Pourtant, cette désinscription pose question pour plusieurs raisons. D'abord, parce que l'on acte ainsi l'échec de la protection de 47 sites, ce qui crée un précédent. L'Etat reconnaît ainsi l'impuissance de ses services à résister à certaines pressions d'urbanisation planifiées par des documents d'urbanisme. "Dans ce cas, l'avis au cas par cas de l'ABF ne tient pas toujours (…) face à des élus qui ne les relayent pas", expliquait, en mars 2014, le ministère de l'Environnement dans l'étude d'impact du projet de loi sur la biodiversité. Il donnait pour exemple des sites comme le golfe du Morbihan ou le littoral des Alpes-Maritimes. Curieusement, aucun site de ce dernier département ne figure pourtant sur la liste aujourd'hui proposée. "On a maintenu des sites inscrits, pourtant très dégradés, pour ne pas donner de mauvais signal", explique David Couzin. L'inspecteur mentionne des sites péri-urbains à forte pression urbanistique comme la Vallée de l'Erdre (Loire-Atlantique) ou le Vexin (Val-d'Oise, Yvelines, Oise).
D'autre part, la liste mise en consultation ne fait pas de distinction entre les sites qui sont retirés du fait de leur dégradation irréversible, et perdent donc toute protection réglementaire, de ceux qui font l'objet d'une autre protection.

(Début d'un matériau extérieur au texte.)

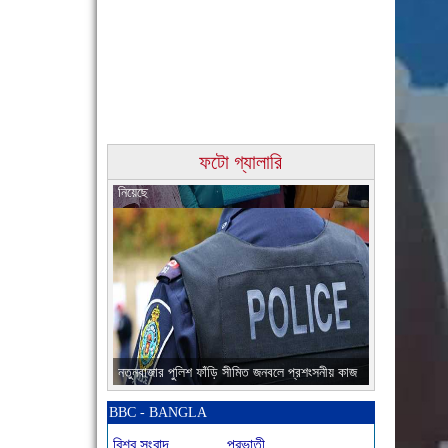
চাঁদপুরের মানুষ তাদের পুরোটা দিয়ে আমাকে আপন করে
ফটো গ্যালারি
নিয়েছে
নতুনবাজার পুলিশ ফাঁড়ি সীমিত জনবলে প্রশংসনীয় কাজ
করছে
BBC - BANGLA
বিশ্ব সংবাদ
প্রভাতী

Le texte n'indique pas non plus la nature de la protection qui subsiste pour chacun de ces derniers sites pris individuellement. "La nouvelle protection doit impérativement recouvrir l'intégralité du site inscrit et un avis conforme de l'ABF en cas de permis de démolir est toujours nécessaire", rassure toutefois Julien Lacaze, qui ne voit pas a priori de régression dans la protection.
L'outil des "sites inscrits" n'a en fait tout simplement pas résisté à la décentralisation et à la pression urbanistique qui l'a accompagnée. "C'est très révélateur de ce qui pourrait advenir si la seule gestion locale était retenue pour les sites classés", avertit gravement David Couzin.